WELLINGTON (Reuters) - The Canterbury Crusaders knew their most important job in beating the Jaguares and winning their 10th Super Rugby title was to slow down the South Americans’ ball and put pressure on their playmakers.
They did both on Saturday at Rugby League Park in Christchurch as they ground out a tense 19-3 victory over the Argentine side to clinch a “three-peat” of titles under coach Scott Robertson.
The final, however, was far from easy with the visitors showing the most enterprise and stretching the Crusaders defence to breaking point on several occasions before they were repelled at every opportunity.
“Defence won it for us,” Robertson said. “Matt Todd made 100 tackles and we just found a way.”
Loose forward Todd, who actually made 15 tackles, added the team had worked on slowing down the pace of the Jaguares’ game, knowing they could win the match if they engaged them in an arm wrestle for possession.
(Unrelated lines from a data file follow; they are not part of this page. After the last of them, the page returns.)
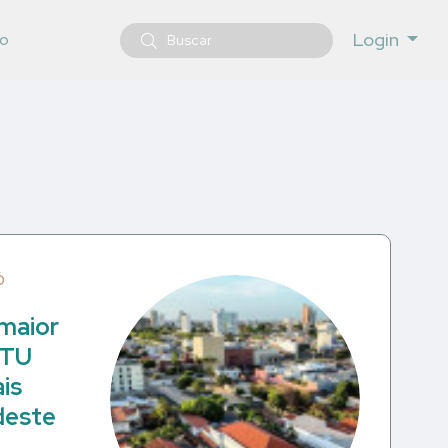
Login
o
Ó
maior
PTU
ais
deste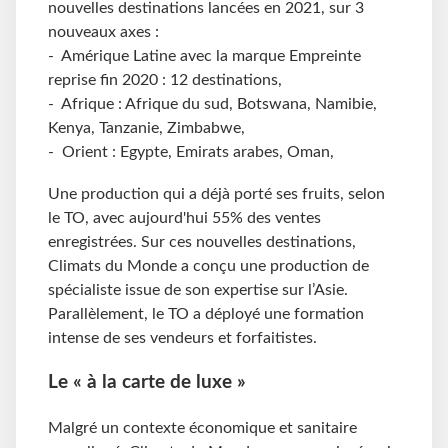
nouvelles destinations lancées en 2021, sur 3
nouveaux axes :
- Amérique Latine avec la marque Empreinte
reprise fin 2020 : 12 destinations,
- Afrique : Afrique du sud, Botswana, Namibie,
Kenya, Tanzanie, Zimbabwe,
- Orient : Egypte, Emirats arabes, Oman,
Une production qui a déjà porté ses fruits, selon
le TO, avec aujourd'hui 55% des ventes
enregistrées. Sur ces nouvelles destinations,
Climats du Monde a conçu une production de
spécialiste issue de son expertise sur l’Asie.
Parallèlement, le TO a déployé une formation
intense de ses vendeurs et forfaitistes.
Le « à la carte de luxe »
Malgré un contexte économique et sanitaire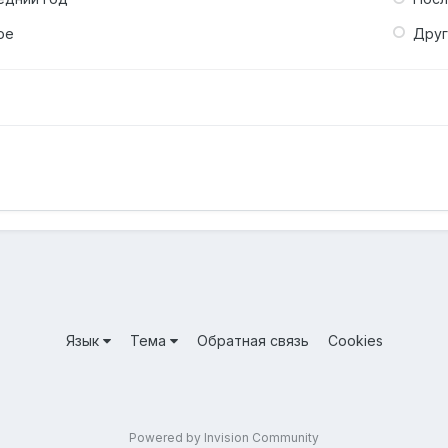
ое
Дру
Язык
Тема
Обратная связь
Cookies
Powered by Invision Community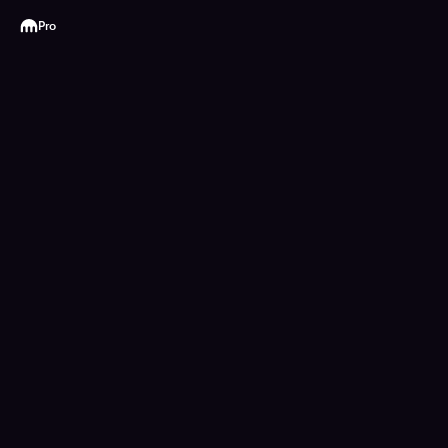
Kraken
Pro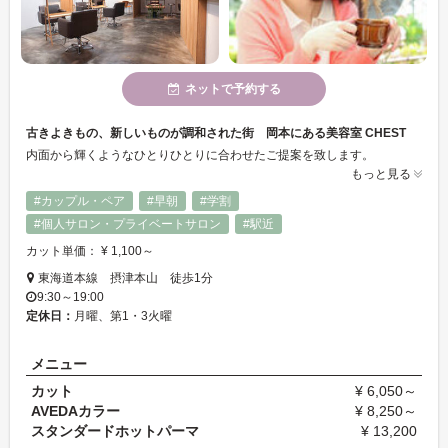
ネットで予約する
古きよきもの、新しいものが調和された街 岡本にある美容室 CHEST
内面から輝くようなひとりひとりに合わせたご提案を致します。
もっと見る
#カップル・ペア
#早朝
#学割
#個人サロン・プライベートサロン
#駅近
カット単価： ¥ 1,100～
東海道本線 摂津本山 徒歩1分
9:30～19:00
定休日：
月曜、第1・3火曜
メニュー
カット
¥ 6,050～
AVEDAカラー
¥ 8,250～
スタンダードホットパーマ
¥ 13,200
“We knew we had to front, especially the forward pack,” Todd said. “They have got big ball runners and if they get a roll on it’s a tough night.
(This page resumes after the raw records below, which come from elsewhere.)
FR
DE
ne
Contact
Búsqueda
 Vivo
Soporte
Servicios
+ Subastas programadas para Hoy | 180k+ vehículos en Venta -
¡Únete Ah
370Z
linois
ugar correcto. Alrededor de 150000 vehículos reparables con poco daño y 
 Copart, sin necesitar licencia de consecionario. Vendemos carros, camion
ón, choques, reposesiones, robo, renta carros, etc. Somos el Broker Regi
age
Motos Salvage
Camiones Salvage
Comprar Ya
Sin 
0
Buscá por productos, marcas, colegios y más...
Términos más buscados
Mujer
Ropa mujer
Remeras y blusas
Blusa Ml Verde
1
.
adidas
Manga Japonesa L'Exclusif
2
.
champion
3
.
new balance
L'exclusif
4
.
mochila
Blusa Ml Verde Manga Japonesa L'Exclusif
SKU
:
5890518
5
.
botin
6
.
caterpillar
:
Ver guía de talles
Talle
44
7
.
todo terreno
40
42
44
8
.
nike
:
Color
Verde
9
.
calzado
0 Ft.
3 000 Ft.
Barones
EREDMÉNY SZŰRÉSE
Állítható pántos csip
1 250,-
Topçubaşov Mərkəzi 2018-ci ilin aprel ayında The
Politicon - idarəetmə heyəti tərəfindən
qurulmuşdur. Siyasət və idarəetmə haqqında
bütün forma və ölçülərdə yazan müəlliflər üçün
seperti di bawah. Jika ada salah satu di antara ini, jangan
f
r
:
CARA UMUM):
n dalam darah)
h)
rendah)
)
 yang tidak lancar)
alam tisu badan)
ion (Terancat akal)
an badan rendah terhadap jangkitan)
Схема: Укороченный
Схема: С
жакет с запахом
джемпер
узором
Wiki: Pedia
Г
“We had to front up and try to slow their ball down and not let them get any rhythm.
“It was probably not the most exciting but in conditions like this it was about doing the basics and doing them well.”
With man-of-the-match Pablo Matera popping up in the wide channels and drawing in defenders to provide his outside backs with space to exploit, the Crusaders were forced to make several desperate tackles.
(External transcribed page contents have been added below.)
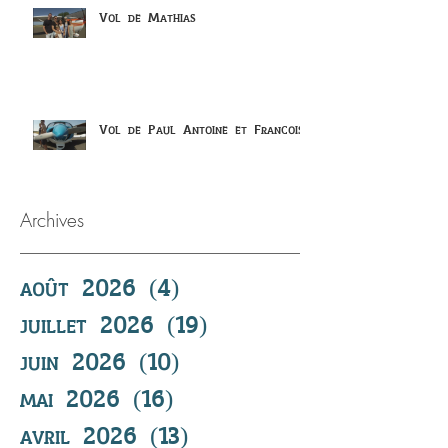
Vol de Mathias
Vol de Paul Antoine et Francois
Archives
août 2026
(4)
4 posts
juillet 2026
(19)
19 posts
juin 2026
(10)
10 posts
mai 2026
(16)
16 posts
avril 2026
(13)
13 posts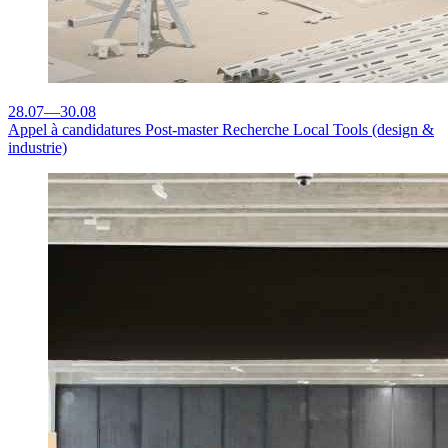
28.07
—
30.08
Appel à candidatures
Post-master Recherche Local Tools (design &
industrie)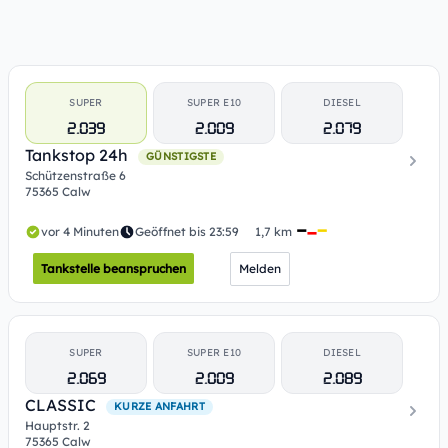
SUPER
SUPER E10
DIESEL
2.039
2.009
2.079
Tankstop 24h
GÜNSTIGSTE
Schützenstraße 6
75365 Calw
vor 4 Minuten
Geöffnet bis 23:59
1,7 km
Tankstelle beanspruchen
Melden
SUPER
SUPER E10
DIESEL
2.069
2.009
2.089
CLASSIC
KURZE ANFAHRT
Hauptstr. 2
75365 Calw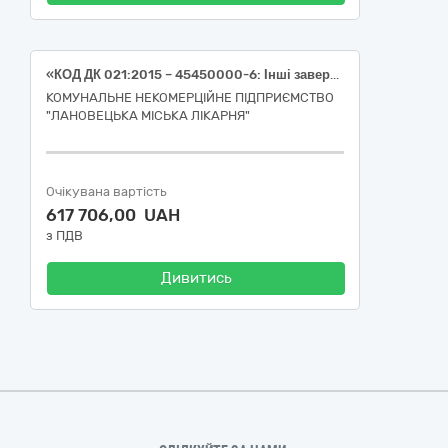
«КОД ДК 021:2015 – 45450000-6: Інші завершальні будівельні роботи «Поточний ремонт окремих приміщень(маніпуляційної, сестринської) інфекційного відділення КНП "ЛАНОВЕЦЬКА МІСЬКА ЛІКАРНЯ" за адресою: вул. Шевченка Т., 30 м. Ланівці Тернопільська область»
КОМУНАЛЬНЕ НЕКОМЕРЦІЙНЕ ПІДПРИЄМСТВО
"ЛАНОВЕЦЬКА МІСЬКА ЛІКАРНЯ"
Очікувана вартість
617 706,00 UAH
з ПДВ
Дивитись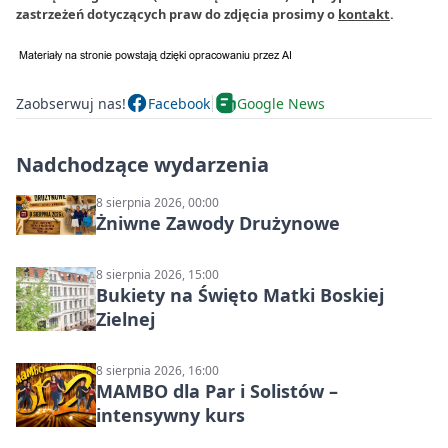
zastrzeżeń dotyczących praw do zdjęcia prosimy o
kontakt
.
Zaobserwuj nas!
Facebook
Google News
Nadchodzące wydarzenia
8 sierpnia 2026, 00:00
Żniwne Zawody Drużynowe
8 sierpnia 2026, 15:00
Bukiety na Święto Matki Boskiej
Zielnej
8 sierpnia 2026, 16:00
MAMBO dla Par i Solistów –
intensywny kurs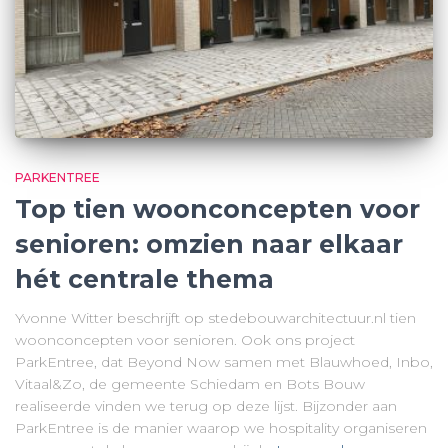
PARKENTREE
Top tien woonconcepten voor
senioren: omzien naar elkaar
hét centrale thema
Yvonne Witter beschrijft op stedebouwarchitectuur.nl tien
woonconcepten voor senioren. Ook ons project
ParkEntree, dat Beyond Now samen met Blauwhoed, Inbo,
Vitaal&Zo, de gemeente Schiedam en Bots Bouw
realiseerde vinden we terug op deze lijst. Bijzonder aan
ParkEntree is de manier waarop we hospitality organiseren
Fullback David Havili’s tackle on Matias Moroni on the tryline shortly before halftime not only stopped a certain try when the winger lost the ball forward, but typified the defensive effort of the home side.
“We talked all week about never giving up, you try and find a way. And the boys did that,” Todd added.
“They were scrambling from everywhere and we were able to make enough plays.”
That defensive pressure, and the slippery conditions, forced the Jaguares to adjust their tactics after the first quarter with flyhalf Joaquin Diaz Bonilla standing further back in the pocket and box kicking to put pressure on the Crusaders.
The flyhalf had previously been standing flatter and taking the ball to the line to get his backline involved but Jaguares coach Gonzalo Quesada said they felt playing without the ball might create more opportunities.
“Both teams were struggling with the ball,” the first-year coach said. “It was very slippery. Any turnovers were going to be complicated for the other team.
“Our kicking game was not as precise as it should be but that could be because of the pressure from the Crusaders. They did not give us any time.
“It’s no coincidence they are the best side in the competition by far.”